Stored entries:
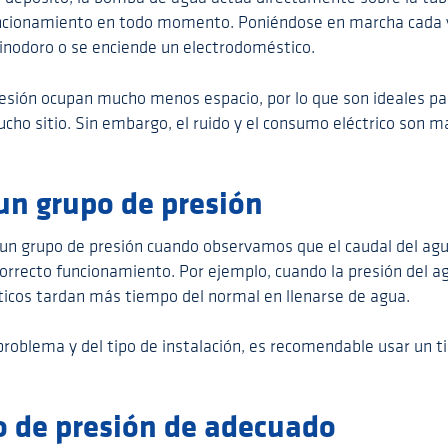
uncionamiento en todo momento. Poniéndose en marcha cada v
l inodoro o se enciende un electrodoméstico.
esión ocupan mucho menos espacio, por lo que son ideales par
ho sitio. Sin embargo, el ruido y el consumo eléctrico son m
un grupo de presión
 un grupo de presión cuando observamos que el caudal del agu
correcto funcionamiento. Por ejemplo, cuando la presión del ag
icos tardan más tiempo del normal en llenarse de agua.
roblema y del tipo de instalación, es recomendable usar un t
po de presión de adecuado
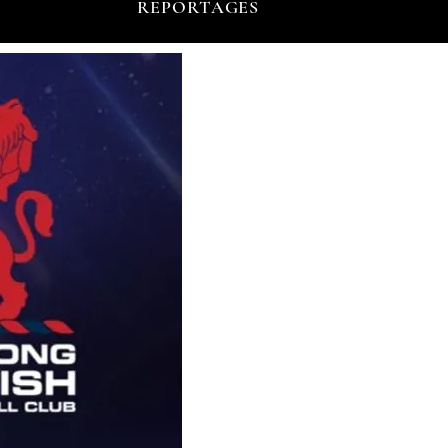
REPORTAGES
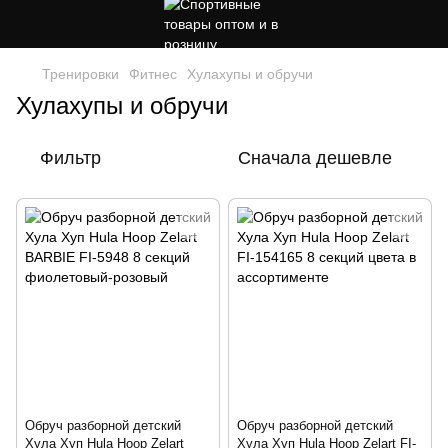
Тренировки
Фитнес
Хулахупы и обручи
Хулахупы и обручи
Фильтр
Сначала дешевле
Обруч разборной детский
Обруч разборной детский
Хула Хуп Hula Hoop Zelart
Хула Хуп Hula Hoop Zelart FI-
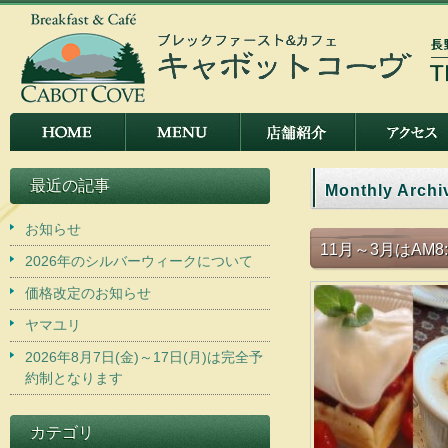
最近の記事
Monthly Archi
お知らせ
11月～3月はAM
2026年のシルバーウィークについて
価格改定のお知らせ
ヤマユリ
2026年8月7日(金)～17日(月)は完全予
約制となります
カテゴリ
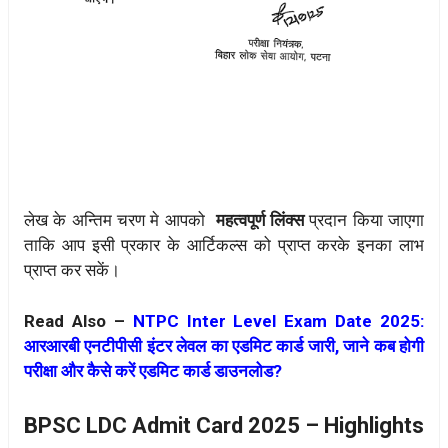
लेख के अन्तिम चरण मे आपको
महत्वपूर्ण लिंक्स
प्रदान किया जाएगा
ताकि आप इसी प्रकार के आर्टिकल्स को प्राप्त करके इनका लाभ
प्राप्त कर सकें।
Read Also –
NTPC Inter Level Exam Date 2025:
आरआरबी एनटीपीसी इंटर लेवल का एडमिट कार्ड जारी, जाने कब होगी
परीक्षा और कैसे करें एडमिट कार्ड डाउनलोड?
BPSC LDC Admit Card 2025 – Highlights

**Exercise requirements**
In the copy, every entry appears exactly as written above and no picture appears.

**Result below**
uncionamiento en todo momento. Poniéndose en marcha cada v
l inodoro o se enciende un electrodoméstico.
esión ocupan mucho menos espacio, por lo que son ideales par
ho sitio. Sin embargo, el ruido y el consumo eléctrico son m
un grupo de presión
 un grupo de presión cuando observamos que el caudal del agu
correcto funcionamiento. Por ejemplo, cuando la presión del ag
icos tardan más tiempo del normal en llenarse de agua.
roblema y del tipo de instalación, es recomendable usar un t
po de presión de adecuado
REPORTAGES
Тренировки
Фитнес
Хулахупы и обручи
Хулахупы и обручи
Фильтр
Сначала дешевле
Обруч разборной детский
Обруч разборной детский
Хула Хуп Hula Hoop Zelart
Хула Хуп Hula Hoop Zelart FI-
最近の記事
Monthly Archi
お知らせ
11月～3月はAM
2026年のシルバーウィークについて
価格改定のお知らせ
ヤマユリ
2026年8月7日(金)～17日(月)は完全予
約制となります
カテゴリ
लेख के अन्तिम चरण मे आपको
महत्वपूर्ण लिंक्स
प्रदान किया जाएगा
ताकि आप इसी प्रकार के आर्टिकल्स को प्राप्त करके इनका लाभ
प्राप्त कर सकें।
Read Also –
NTPC Inter Level Exam Date 2025:
आरआरबी एनटीपीसी इंटर लेवल का एडमिट कार्ड जारी, जाने कब होगी
परीक्षा और कैसे करें एडमिट कार्ड डाउनलोड?
BPSC LDC Admit Card 2025 – Highlights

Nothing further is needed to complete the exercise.